In responding to this ruling Minister English said:

"The WRC's adjudication service is an integral part of ensuring that our extensive employment and equality rights are afforded to the residents of Ireland.  

"The decision of the Supreme Court means that the adjudication service will continue to deliver significant benefits to both employers and employees, enhanced by amending legislation that I will bring forward on foot of the judgement.  It is crucial that the WRC can hear cases and make rulings to build on its track record of delivering a fair, simple, cost effective and user-friendly service for employers and employees in the State.

"As a result of this Supreme Court ruling, the Government working closely with the legislature, will bring forward some procedural amendments to the law to enable the WRC to continue to discharge its statutory functions in line with the Constitution.  Such amendments will allow for hearings in public and the administration of oaths in WRC hearings.

"I acknowledge that the ruling of the Supreme Court may impact some cases currently before the WRC. My Department is moving swiftly on this matter and is currently drafting emergency legislation to be introduced as a matter of urgency in the coming weeks. I do believe these procedural changes will ensure continued improvement of the adjudication services."

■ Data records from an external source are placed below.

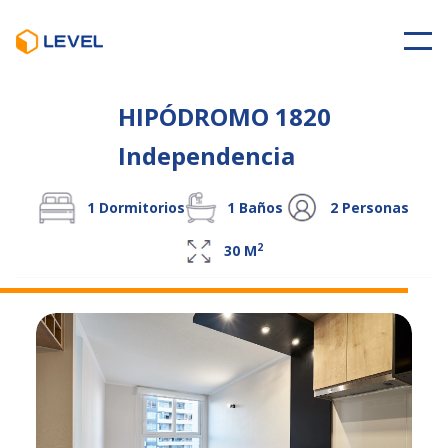
HIPÓDROMO 1820
Independencia
1
Dormitorios
1
Baños
2
Personas
2
30
M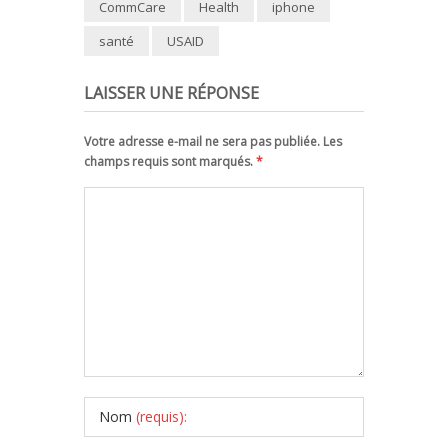
CommCare
Health
iphone
santé
USAID
LAISSER UNE RÉPONSE
Votre adresse e-mail ne sera pas publiée. Les
champs requis sont marqués.
*
Nom
(requis):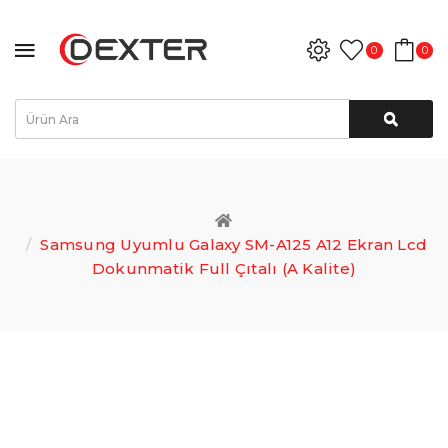
0
0
Samsung Uyumlu Galaxy SM-A125 A12 Ekran Lcd
Dokunmatik Full Çıtalı (A Kalite)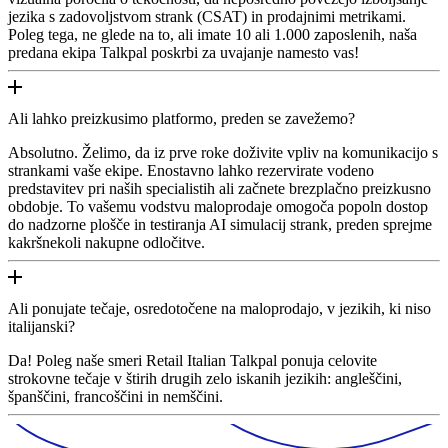
jezika s zadovoljstvom strank (CSAT) in prodajnimi metrikami.
Poleg tega, ne glede na to, ali imate 10 ali 1.000 zaposlenih, naša
predana ekipa Talkpal poskrbi za uvajanje namesto vas!
Ali lahko preizkusimo platformo, preden se zavežemo?
Absolutno. Želimo, da iz prve roke doživite vpliv na komunikacijo s
strankami vaše ekipe. Enostavno lahko rezervirate vodeno
predstavitev pri naših specialistih ali začnete brezplačno preizkusno
obdobje. To vašemu vodstvu maloprodaje omogoča popoln dostop
do nadzorne plošče in testiranja AI simulacij strank, preden sprejme
kakršnekoli nakupne odločitve.
Ali ponujate tečaje, osredotočene na maloprodajo, v jezikih, ki niso
italijanski?
Da! Poleg naše smeri Retail Italian Talkpal ponuja celovite
strokovne tečaje v štirih drugih zelo iskanih jezikih: angleščini,
španščini, francoščini in nemščini.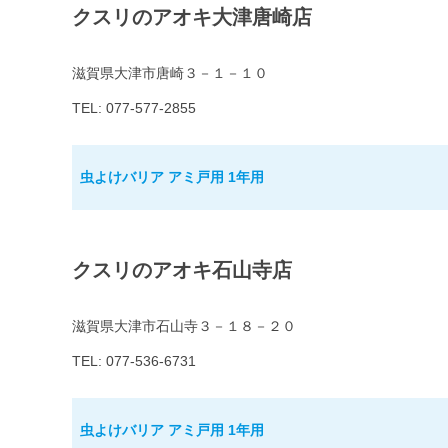
クスリのアオキ大津唐崎店
滋賀県大津市唐崎３－１－１０
TEL: 077-577-2855
虫よけバリア アミ戸用 1年用
クスリのアオキ石山寺店
滋賀県大津市石山寺３－１８－２０
TEL: 077-536-6731
虫よけバリア アミ戸用 1年用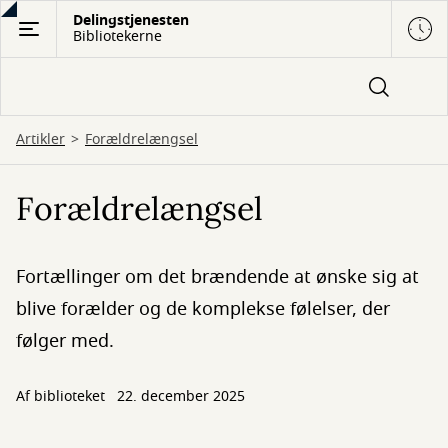
Gå
Delingstjenesten
Bibliotekerne
til
hovedindhold
Artikler
Forældrelængsel
Forældrelængsel
Fortællinger om det brændende at ønske sig at
blive forælder og de komplekse følelser, der
følger med.
Af biblioteket
22. december 2025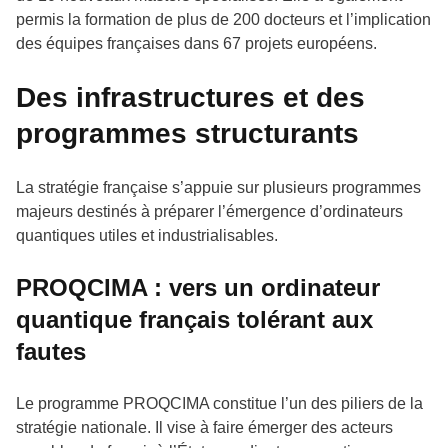
permis la formation de plus de 200 docteurs et l’implication
des équipes françaises dans 67 projets européens.
Des infrastructures et des
programmes structurants
La stratégie française s’appuie sur plusieurs programmes
majeurs destinés à préparer l’émergence d’ordinateurs
quantiques utiles et industrialisables.
PROQCIMA : vers un ordinateur
quantique français tolérant aux
fautes
Le programme PROQCIMA constitue l’un des piliers de la
stratégie nationale. Il vise à faire émerger des acteurs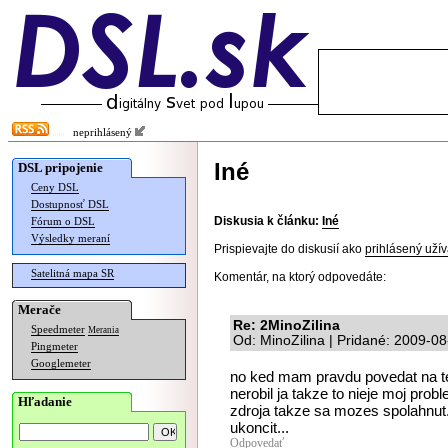
neprihlásený
Iné
DSL pripojenie
Ceny DSL
Dostupnosť DSL
Diskusia k článku:
Iné
Fórum o DSL
Výsledky meraní
Prispievajte do diskusií ako
prihlásený užív
Satelitná mapa SR
Komentár, na ktorý odpovedáte:
Merače
Re: 2MinoZilina
Speedmeter
Merania
Od: MinoZilina | Pridané: 2009-0
Pingmeter
Googlemeter
no ked mam pravdu povedat na tej
nerobil ja takze to nieje moj prob
Hľadanie
zdroja takze sa mozes spolahnut
ukoncit...
Odpovedať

The legislation currently under preparation will provide for elements included in the judgement such as the ability for evidence to be provided on oath/affirmation and power to prosecute for giving false evidence; and for the generality of hearings to be heard in public, save those that may, in circumstances to be defined, heard in private.

ENDS

NOTES FOR EDITORS

On 6 April 2021 the Supreme Court delivered judgment in Zalewski v. Adjudication Officer and the Workplace Relations Commission, Ireland, and the Attorney General in which the majority held that the exercise of powers by Adjudication Officers pursuant to the Workplace Relations Act, 2015 as amended (‘the 2015 Act’) was the administration of justice within the meaning of Article 37 of the Constitution. In doing so, it rejected a challenge to the validity of certain sections of the 2015 Act and section 8 of the Unfair Dismissals Act 1977 as amended.

However, separately the Supreme Court also determined that two aspects of the 2015 Act are incompatible with the Constitution.

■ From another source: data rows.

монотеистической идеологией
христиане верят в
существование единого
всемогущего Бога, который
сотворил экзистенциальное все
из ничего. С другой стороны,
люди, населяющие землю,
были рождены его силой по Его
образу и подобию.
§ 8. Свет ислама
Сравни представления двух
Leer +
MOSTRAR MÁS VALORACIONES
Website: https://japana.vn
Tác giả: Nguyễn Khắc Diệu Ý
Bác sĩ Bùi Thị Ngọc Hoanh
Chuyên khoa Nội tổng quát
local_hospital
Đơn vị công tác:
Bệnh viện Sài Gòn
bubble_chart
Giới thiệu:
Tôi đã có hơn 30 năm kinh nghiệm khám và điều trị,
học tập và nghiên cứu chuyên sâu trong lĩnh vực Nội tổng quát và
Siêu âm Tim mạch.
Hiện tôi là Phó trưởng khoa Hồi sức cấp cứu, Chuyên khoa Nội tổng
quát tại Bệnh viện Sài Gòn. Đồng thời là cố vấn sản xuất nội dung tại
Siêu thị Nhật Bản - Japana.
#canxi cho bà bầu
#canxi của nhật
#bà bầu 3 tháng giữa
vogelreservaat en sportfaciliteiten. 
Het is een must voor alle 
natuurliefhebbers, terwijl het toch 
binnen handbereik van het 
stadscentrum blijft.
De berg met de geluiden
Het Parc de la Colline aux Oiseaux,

First, it held that section 41(13) of the 2015 Act, which requires all hearings before an Adjudication Officer to be held otherwise than in public is inconsistent with the Constitution.

Second, it has held that the absence of the provision for the administration of an oath, or any possibility of punishment for giving false evidence is inconsistent with the Constitution.

The WRC has survived the Constitutional challenge presented by the appellant in the case. However, in its judgement as set out above the Court outlines its understanding that the WRC is in fact administering justice, albeit in a manner permissible under the Constitution. 

This finding that the WRC is administering justice will result in certain consequential procedural amendments being required in law to enable the WRC to continue to discharge its statutory functions in conformity with the Constitution. These include hearings in public and the administration of oaths.

Therefore, this legislation will provide for elements included in the judgement such as the ability for evidence to be provided on oath/affirmation and power to prosecute for perjury, and for the generality of hearings to be heard in public, save those that may, in circumstances to be defined, heard in private.

A number of adjournments to cases due to be held in the WRC over the coming weeks may be necessary in advance of the enactment of emergency legislation which is currently being prepared by DETE to give effect to the terms of the ruling.